What do cars, snacks, 401ks, and spies have in common?
by Adam Ferrari
Adam Ferrari
I’ve had a couple of busy weeks of customer interactions, and although the travel is not something that my family is particularly happy about, listening to technology leaders on the front lines is amazingly energizing on a professional level. In this recent series of meetings I saw a large auto maker in Europe, a leading food and beverage maker, a large financial services company, and a US intelligence agency, among others.
The particular aspect of these discussions that I found so striking: the people I talked to came from an amazing breadth of organizations, yet they faced the same fundamental business challenge and underlying technology challenge. Each owned the goal of delivering information to his organization to increase its competitive advantage. And this meant that each faced the technical challenge of enabling end users to understand information too complex and messy to fit into relational BI schemas, via analytics and visualizations that are outside the scope of what search engines provide. They needed a hybrid of search and BI, a convergence that I’ve written about before.
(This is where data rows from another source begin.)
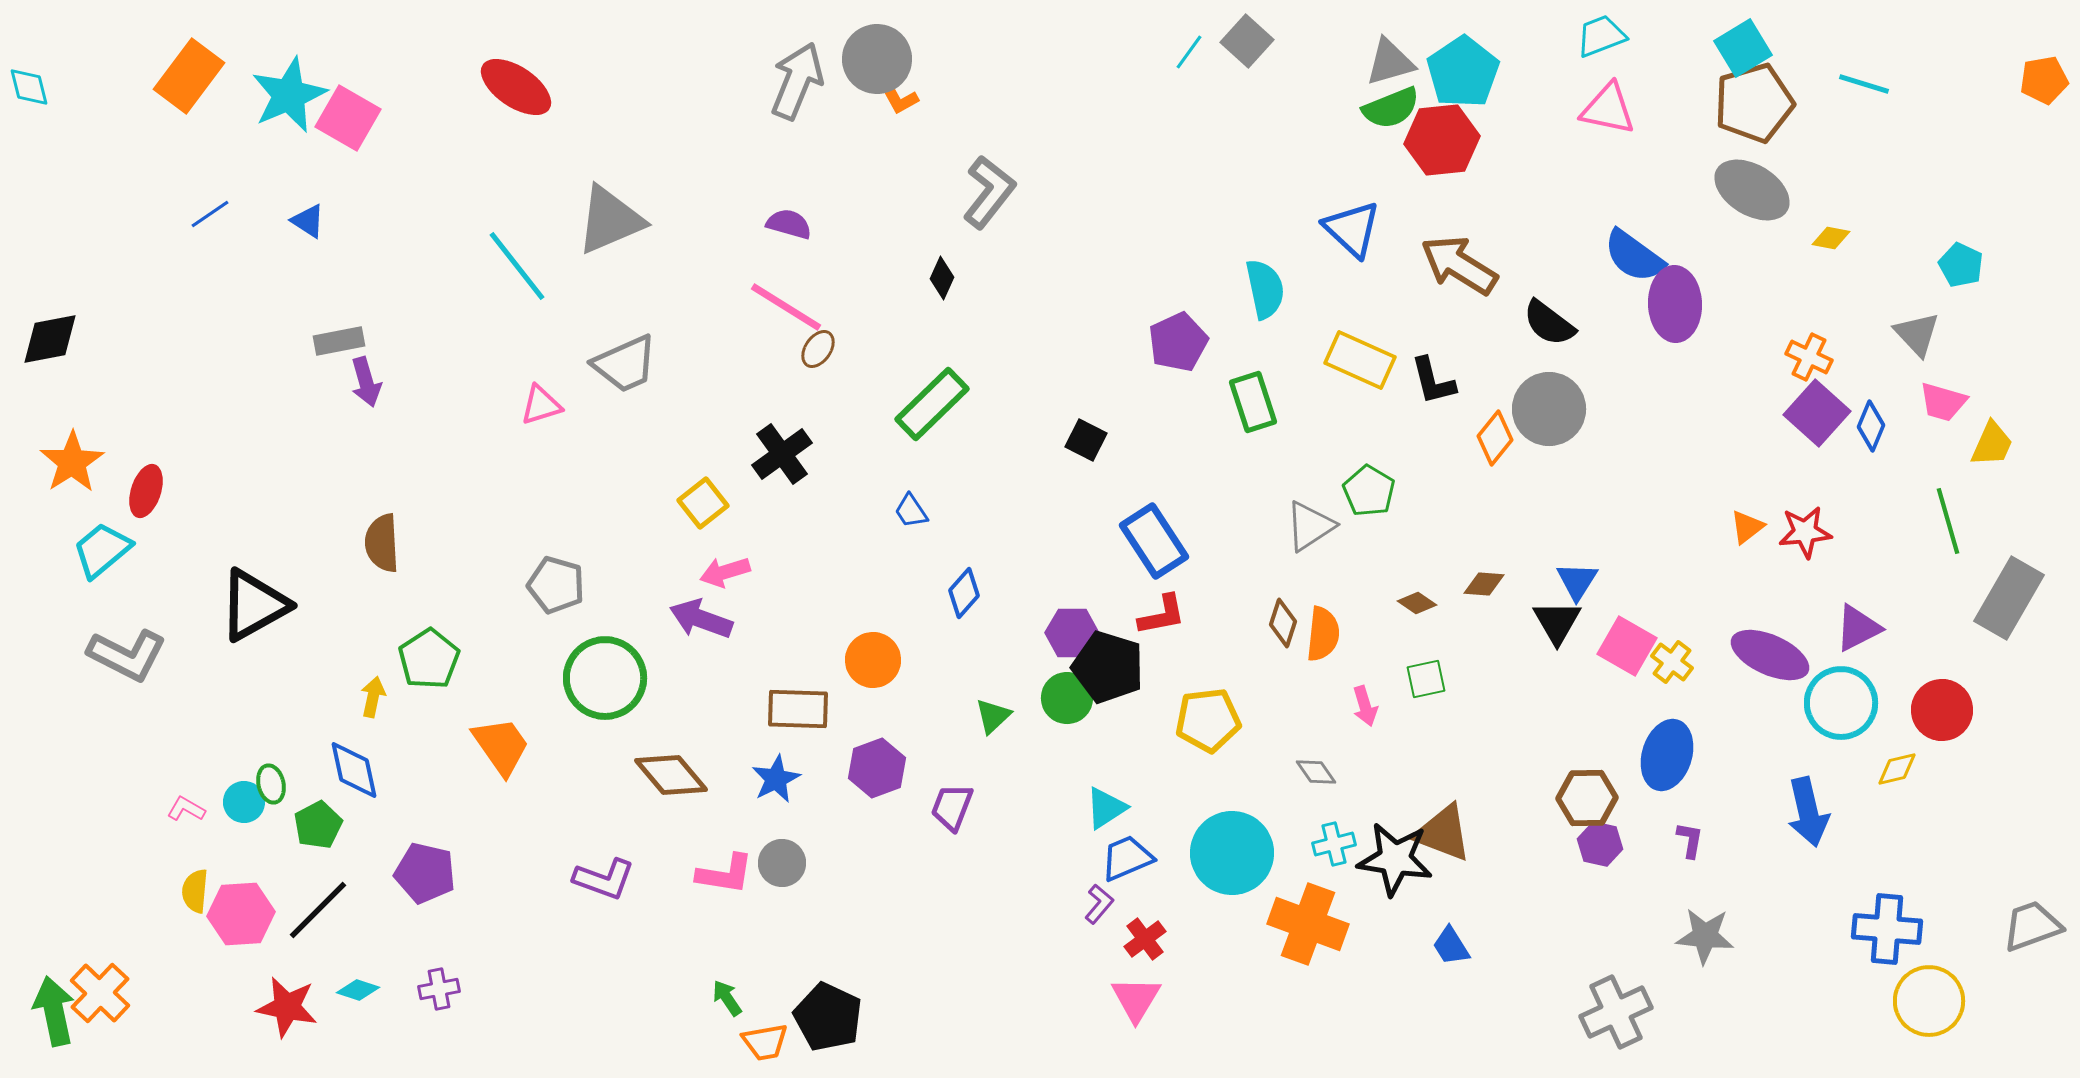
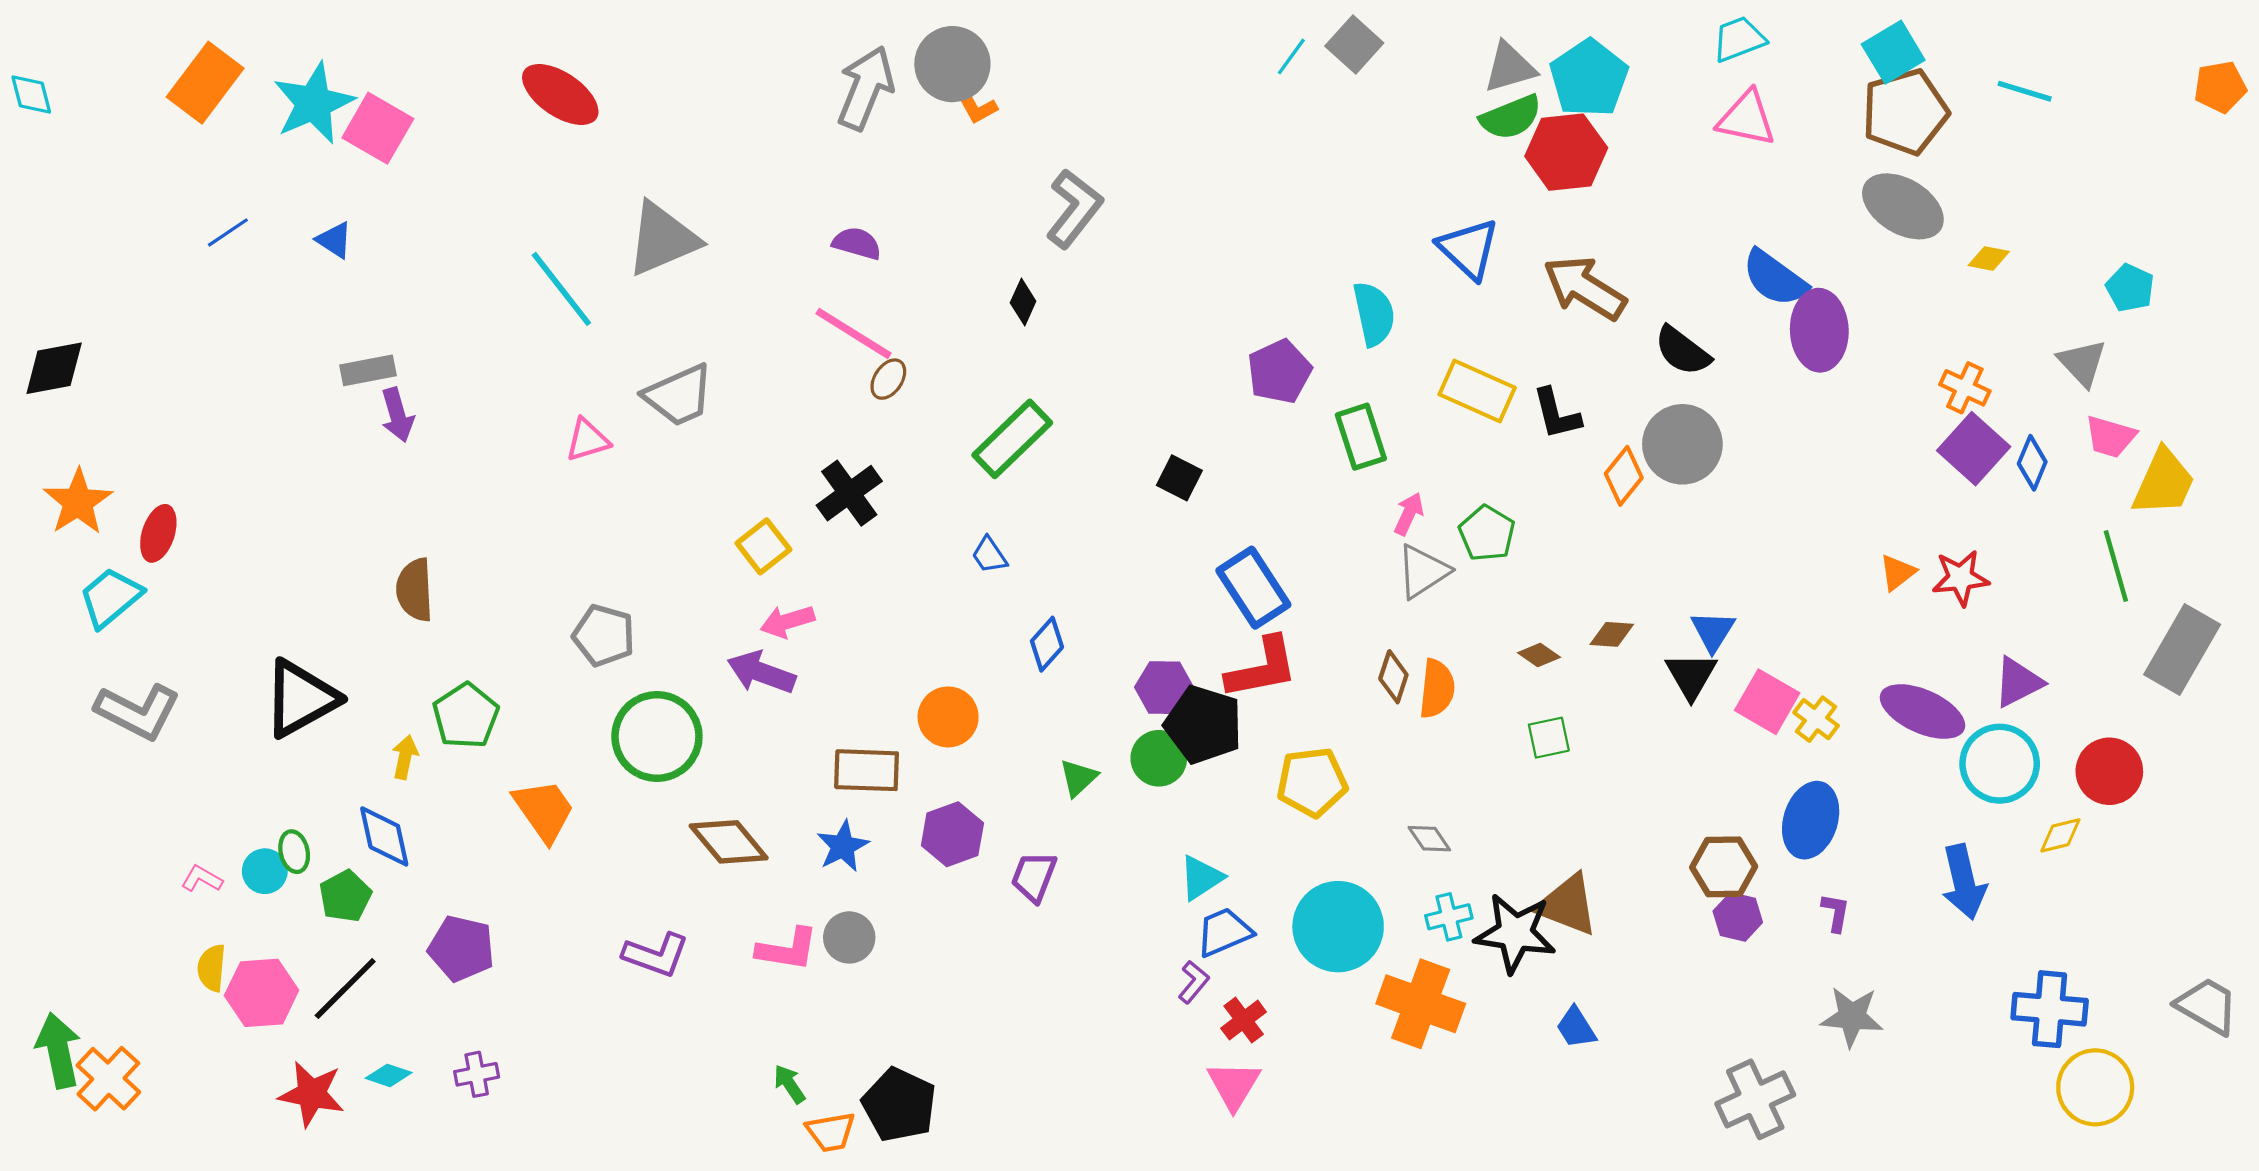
yellow trapezoid: (1992, 444) -> (2164, 482), size x1.4
black triangle: (254, 605) -> (301, 698), moved
red L-shape: (1162, 615) -> (1262, 668), size x1.4
pink arrow: (1365, 706) -> (1409, 514), moved, turned -138
gray trapezoid: (2032, 926) -> (2207, 1006), turned 50
green arrow: (54, 1011) -> (58, 1050), moved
One example came from the European auto maker; they were trying to get more comprehensive views into their supply chain, with data coming from a wide variety of sources that are changing and evolving all of the time. Meanwhile, at the food and beverage maker, they were trying to get more timely and comprehensive views into their sales and distribution channels across a variety of divisions, products, and geographies. The very next day I met with the financial services company, where they wanted to provide interactive reporting on 401k participation to the plan sponsors that they serve. And finally, people in the intelligence community have ever greater urgency to make use of their wide variety of intelligence assets to keep citizens safe.
What I find amazing about this breadth of use cases is that they all reduce to very similar application requirements:
- Most fundamentally, they all need to analyze complex, heterogeneous data – data that is much easier to represent in a semi-structured form than it is to model as a relational schema, especially as it changes and evolves over time.
- Secondly, they all need the ability to flexibly search and filter the information set. But more importantly, they all require the ability summarize and analyze the data using numeric OLAP-style analytics, and all at interactive speeds.
- Thirdly, as enterprise analytic applications, they all live in an environment where custom application coding is highly undesirable; rather, out-of-the-box configurable analytics UIs are the expectation.
As was the case with the first generation of BI, a wide range of business problems across many industries actually reduce to common set of technical requirements.
I find that insight amazingly energizing. I got into software to build tools that lots of people would use and love, and derive great value from. It’s gratifying to see firsthand evidence that very broad and important unmet needs are still out there in the market where you can do exactly this.